0

Problem

This question: Numpy where function multiple conditions asks how to use np.where with two conditions. This answer suggests to use the & operator between conditions, which works if we have a low number of conditions which can be typed. This answer suggests using the np.logical_and, which can take only two arguments.

This thread: Numpy "where" with multiple conditions also discusses multiple conditions for np.where, but the number of conditions are known in advance.

I am looking for a way to evaluate an np.where expression without knowing the number of conditions in advance.


Reproducible setup

I have a 2D array:

arr = \
np.array([[1,2,3,4],
          [4,5,6,7],
          [9,8,7,6],
          [0,1,0,1],
          [9,7,6,5]])

Select the rows which have, for example, index 1 element larger than 5, index 2 element larger than 3. To do that, I do:

res = arr[np.where((arr[:,1]>5) & (arr[:,2]>4))]

res is then:

array([[9, 8, 7, 6],
       [9, 7, 6, 5]])

as expected.

But what if I have these conditions as lists? The above example would be:

cols = [1,2] # arbitrary length list
tholds = [5,4] # arbitrary length list

These two lists are unknown length in advance, but they have the same length.

How can I get res using the cols and tholds lists?


What I have tried

Use ast.literal_eval to define:

filterstring = "&".join([f"(pdist[:,{col}]>{th})" for col, th in zip(cols,tholds)])

which evaluates to (pdist[:,1]>5)&(pdist[:,2]>4), ie what we had above within np.where() when the conditions are typed out manually.

However, ast.literal_eval(f"np.where({filterstring})") gives an error:

---------------------------------------------------------------------------
ValueError                                Traceback (most recent call last)
<ipython-input-269-1aaff20de82f> in <module>()
----> 1 ast.literal_eval(f"np.where({filterstring})")

3 frames
/usr/lib/python3.7/ast.py in _convert_num(node)
     53         elif isinstance(node, Num):
     54             return node.n
---> 55         raise ValueError('malformed node or string: ' + repr(node))
     56     def _convert_signed_num(node):
     57         if isinstance(node, UnaryOp) and isinstance(node.op, (UAdd, USub)):

ValueError: malformed node or string: <_ast.Call object at 0x7f41daa21f10>

So this did not work. This answer to the question ast.literal_eval() malformed node or string while converting a string with list of array()s confirms that this is not the right approach.


EDIT:

The suggestion to use np.wheres in a succession works fine for this particular example, but is not really what I look for. I would want to call np.where once, not multiple times evaluating one condition only.

rici
  • 234,347
  • 28
  • 237
  • 341
zabop
  • 6,750
  • 3
  • 39
  • 84

3 Answers3

1

Tried to avoid eval. It has some security implications.
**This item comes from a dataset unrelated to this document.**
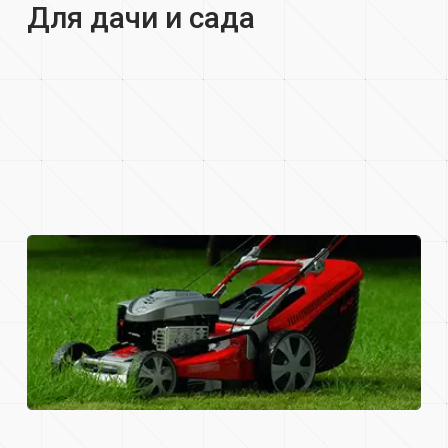
Для дачи и сада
You could to it iteratively, like so

def unknown_conditions(arr, cols, tholds):

    for col, thold in zip(cols, tholds):
        arr = arr[np.where(arr[:, col] > thold)]
    
    return arr
  • Thank you! This is a good workaround on not actually using multiple conditions with `np.where`. If an answer is not added which does this within `np.where()`, I'll accept this, as it works perfectly fine. – zabop Dec 09 '21 at 13:15
1

You could accumulate the number of met conditions and then call the np.where function once. From there it would be very easy to mix and/or combination from the conditions.

(Conceptually very similar to academy's suggestion.)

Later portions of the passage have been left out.